# WHAT IS NEEDED:
Of the entries below, restate word for word only the section that runs from the line with "Identify the click" to the line with "[Link to X] (1040, 45)", counting both ends.

# DATA EXCERPTS:
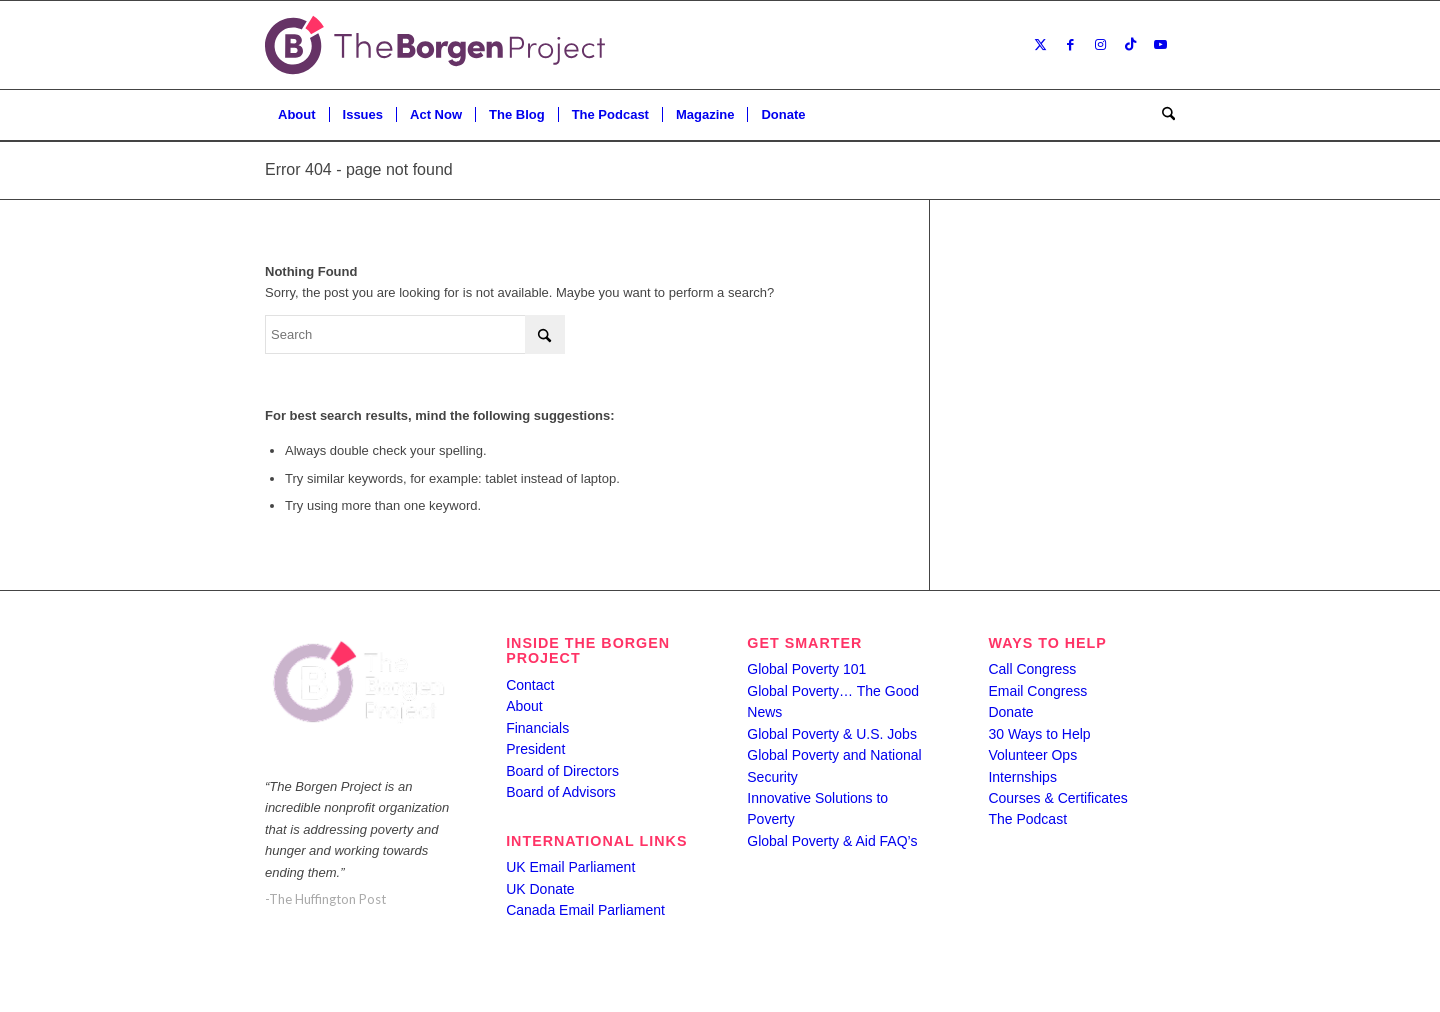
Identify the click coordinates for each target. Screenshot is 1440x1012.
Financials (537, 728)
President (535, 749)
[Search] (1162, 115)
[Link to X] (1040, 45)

--

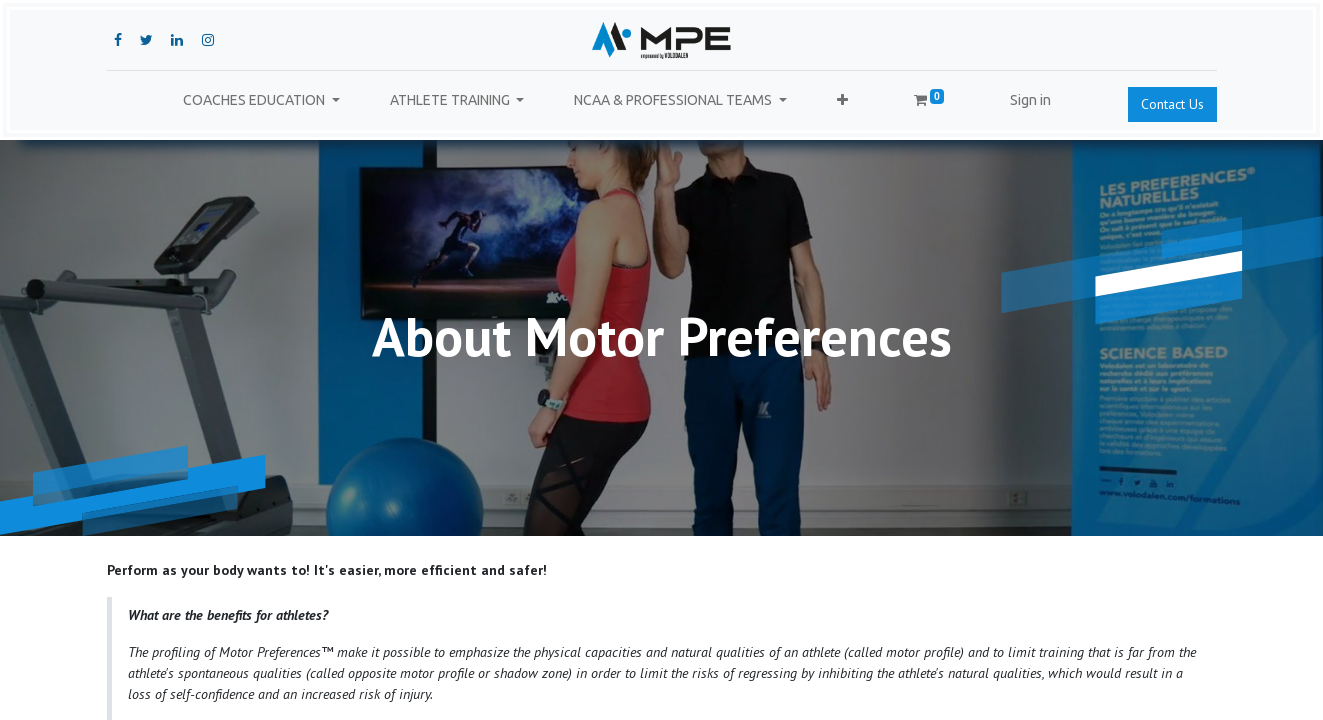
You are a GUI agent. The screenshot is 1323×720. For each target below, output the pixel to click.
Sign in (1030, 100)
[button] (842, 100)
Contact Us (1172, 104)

# ANSWER BELOW:
Identify the click coordinates for each target. Screenshot is 1440x1012.
Financials (537, 728)
President (535, 749)
[Search] (1162, 115)
[Link to X] (1040, 45)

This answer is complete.